Human Practices

The Gibbs Reflective Cycle is a structured framework designed to support reflective learning in both individuals and groups. Its six phases—description, feelings, assessment, analysis, conclusion, and action plan—allow experiences to be systematically investigated in order to achieve meaningful advancement. In our iGEM project on Triple-Negative Breast Cancer (TNBC), we implemented this reflective model to ensure our design process remained highly responsive to the needs of patients, clinicians, and the community.

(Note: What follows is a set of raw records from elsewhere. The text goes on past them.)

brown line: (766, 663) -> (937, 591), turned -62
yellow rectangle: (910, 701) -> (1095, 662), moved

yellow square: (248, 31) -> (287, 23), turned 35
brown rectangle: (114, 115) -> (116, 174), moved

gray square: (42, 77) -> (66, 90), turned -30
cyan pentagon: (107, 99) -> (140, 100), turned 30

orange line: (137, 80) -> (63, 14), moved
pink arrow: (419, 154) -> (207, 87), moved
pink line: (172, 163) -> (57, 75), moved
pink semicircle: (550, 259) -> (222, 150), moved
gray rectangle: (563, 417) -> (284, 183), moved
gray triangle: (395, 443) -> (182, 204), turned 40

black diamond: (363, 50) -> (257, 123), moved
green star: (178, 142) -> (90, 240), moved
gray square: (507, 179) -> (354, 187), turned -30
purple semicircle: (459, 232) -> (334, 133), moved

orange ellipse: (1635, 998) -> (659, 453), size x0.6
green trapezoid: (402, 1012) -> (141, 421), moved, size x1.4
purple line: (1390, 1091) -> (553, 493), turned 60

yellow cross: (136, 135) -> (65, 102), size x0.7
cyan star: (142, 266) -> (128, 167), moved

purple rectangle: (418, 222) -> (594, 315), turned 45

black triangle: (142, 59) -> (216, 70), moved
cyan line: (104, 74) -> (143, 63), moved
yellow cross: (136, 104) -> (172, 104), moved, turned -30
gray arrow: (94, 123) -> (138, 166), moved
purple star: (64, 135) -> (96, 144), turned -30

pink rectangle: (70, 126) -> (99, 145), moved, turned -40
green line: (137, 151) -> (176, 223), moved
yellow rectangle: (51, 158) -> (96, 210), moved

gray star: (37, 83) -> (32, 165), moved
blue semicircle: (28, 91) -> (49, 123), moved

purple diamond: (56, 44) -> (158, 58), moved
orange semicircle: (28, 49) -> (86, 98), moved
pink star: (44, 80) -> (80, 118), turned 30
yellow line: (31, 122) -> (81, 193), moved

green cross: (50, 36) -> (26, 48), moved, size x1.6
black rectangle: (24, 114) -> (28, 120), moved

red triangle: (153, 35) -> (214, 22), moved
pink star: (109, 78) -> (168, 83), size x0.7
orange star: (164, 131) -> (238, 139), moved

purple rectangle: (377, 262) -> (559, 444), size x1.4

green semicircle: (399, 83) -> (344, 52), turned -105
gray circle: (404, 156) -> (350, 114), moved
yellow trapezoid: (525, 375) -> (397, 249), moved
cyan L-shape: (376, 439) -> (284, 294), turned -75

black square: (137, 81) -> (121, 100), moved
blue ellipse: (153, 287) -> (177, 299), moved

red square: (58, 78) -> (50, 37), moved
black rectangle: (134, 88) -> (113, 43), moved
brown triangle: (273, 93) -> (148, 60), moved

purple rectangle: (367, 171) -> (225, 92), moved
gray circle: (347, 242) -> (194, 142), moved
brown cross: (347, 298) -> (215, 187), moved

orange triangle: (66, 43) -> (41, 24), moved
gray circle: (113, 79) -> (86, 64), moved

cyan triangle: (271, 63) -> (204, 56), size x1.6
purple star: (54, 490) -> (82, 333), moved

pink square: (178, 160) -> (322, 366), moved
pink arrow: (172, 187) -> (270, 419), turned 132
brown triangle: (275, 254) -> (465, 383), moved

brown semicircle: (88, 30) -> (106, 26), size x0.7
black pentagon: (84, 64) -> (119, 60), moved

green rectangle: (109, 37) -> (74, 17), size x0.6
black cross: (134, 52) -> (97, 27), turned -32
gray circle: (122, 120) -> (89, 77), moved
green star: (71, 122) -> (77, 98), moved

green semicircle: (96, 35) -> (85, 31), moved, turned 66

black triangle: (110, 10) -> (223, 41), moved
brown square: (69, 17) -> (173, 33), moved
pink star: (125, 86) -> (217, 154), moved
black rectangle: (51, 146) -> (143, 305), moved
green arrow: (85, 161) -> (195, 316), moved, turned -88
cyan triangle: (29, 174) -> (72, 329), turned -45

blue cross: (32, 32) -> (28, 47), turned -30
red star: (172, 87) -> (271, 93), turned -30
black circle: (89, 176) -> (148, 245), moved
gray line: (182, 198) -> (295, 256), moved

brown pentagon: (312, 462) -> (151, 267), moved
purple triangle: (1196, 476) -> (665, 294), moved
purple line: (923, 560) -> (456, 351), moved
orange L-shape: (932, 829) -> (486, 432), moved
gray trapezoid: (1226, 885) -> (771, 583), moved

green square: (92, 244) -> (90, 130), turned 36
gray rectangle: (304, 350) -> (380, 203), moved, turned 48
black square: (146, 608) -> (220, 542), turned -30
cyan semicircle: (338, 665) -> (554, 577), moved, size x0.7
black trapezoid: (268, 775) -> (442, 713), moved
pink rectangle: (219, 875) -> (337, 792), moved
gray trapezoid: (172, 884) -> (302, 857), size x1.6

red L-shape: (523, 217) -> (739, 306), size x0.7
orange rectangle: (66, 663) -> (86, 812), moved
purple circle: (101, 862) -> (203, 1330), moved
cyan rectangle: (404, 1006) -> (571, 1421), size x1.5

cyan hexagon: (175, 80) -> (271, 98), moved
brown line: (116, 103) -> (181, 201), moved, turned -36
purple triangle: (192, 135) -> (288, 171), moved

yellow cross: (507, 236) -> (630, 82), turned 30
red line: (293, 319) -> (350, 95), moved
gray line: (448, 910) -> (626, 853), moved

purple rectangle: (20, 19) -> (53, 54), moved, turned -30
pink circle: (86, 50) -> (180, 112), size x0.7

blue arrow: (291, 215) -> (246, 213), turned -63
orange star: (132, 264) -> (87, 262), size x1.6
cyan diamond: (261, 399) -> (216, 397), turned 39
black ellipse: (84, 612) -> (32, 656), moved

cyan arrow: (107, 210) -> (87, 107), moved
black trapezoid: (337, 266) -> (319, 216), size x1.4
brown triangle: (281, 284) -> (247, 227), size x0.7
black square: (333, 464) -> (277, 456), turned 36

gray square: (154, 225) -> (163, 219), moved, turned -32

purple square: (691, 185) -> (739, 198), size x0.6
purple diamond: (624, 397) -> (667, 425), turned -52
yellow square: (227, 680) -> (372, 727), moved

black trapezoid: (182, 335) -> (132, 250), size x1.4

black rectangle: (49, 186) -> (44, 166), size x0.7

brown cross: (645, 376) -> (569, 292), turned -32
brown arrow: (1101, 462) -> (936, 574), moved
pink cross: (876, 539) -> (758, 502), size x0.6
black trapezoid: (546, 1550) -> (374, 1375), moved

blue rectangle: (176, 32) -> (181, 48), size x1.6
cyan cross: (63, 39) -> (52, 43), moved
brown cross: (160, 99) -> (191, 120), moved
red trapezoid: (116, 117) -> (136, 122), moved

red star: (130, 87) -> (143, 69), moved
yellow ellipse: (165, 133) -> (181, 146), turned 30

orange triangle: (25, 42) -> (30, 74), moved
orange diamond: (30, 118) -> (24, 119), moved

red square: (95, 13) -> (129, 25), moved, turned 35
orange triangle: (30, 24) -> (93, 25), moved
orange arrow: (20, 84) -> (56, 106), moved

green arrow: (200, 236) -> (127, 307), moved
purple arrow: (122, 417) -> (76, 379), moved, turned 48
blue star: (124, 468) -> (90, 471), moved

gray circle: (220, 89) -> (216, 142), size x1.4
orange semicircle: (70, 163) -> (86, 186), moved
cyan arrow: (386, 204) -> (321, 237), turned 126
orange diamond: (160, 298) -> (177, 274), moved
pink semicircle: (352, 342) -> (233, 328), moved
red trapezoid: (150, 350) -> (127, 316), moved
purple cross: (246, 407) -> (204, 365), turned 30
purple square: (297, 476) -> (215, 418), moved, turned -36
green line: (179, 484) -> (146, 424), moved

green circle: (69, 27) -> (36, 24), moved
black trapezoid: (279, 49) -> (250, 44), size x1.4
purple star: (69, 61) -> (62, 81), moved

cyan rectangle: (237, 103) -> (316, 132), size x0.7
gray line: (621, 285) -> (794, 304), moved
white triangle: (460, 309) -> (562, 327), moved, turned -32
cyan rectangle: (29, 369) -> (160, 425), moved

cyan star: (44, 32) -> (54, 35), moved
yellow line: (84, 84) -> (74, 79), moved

We used the Gibb’s Reflective Cycle and its components to inform our human practices work. We condensed it to the following steps:
    Impetus ~ The driving force for us to reach out to people
  • Two-Way Communication ~ Have both the team and stakeholders be able to ask questions and voice concerns
  • Analysis ~ Process information from stakeholders to better our project
  • Implementation ~ Change and evolve our project to become better suited for the needs of our stakeholders

Impetus:
Our motivation for this project stemmed from the urgent need to address the limitations of the current TNBC diagnostics. If cancer is detected at a later stage, treatment must be more aggressive. Treatment options for TNBC are frequently restricted to aggressive chemotherapy, which has serious side effects and limited efficacy, because TNBC lacks the hormonal receptors that oncologists rely on to treat other breast cancers with targeted therapy. To guarantee our project addressed actual gaps in care, we felt compelled to contact oncologists, researchers, patients, and advocacy groups after realizing these difficulties. The “Description” and “Feelings” phases of Gibbs' cycle are reflected in this motivation, and we started with a well-defined issue and a sympathetic understanding of its effects on people with TNBC.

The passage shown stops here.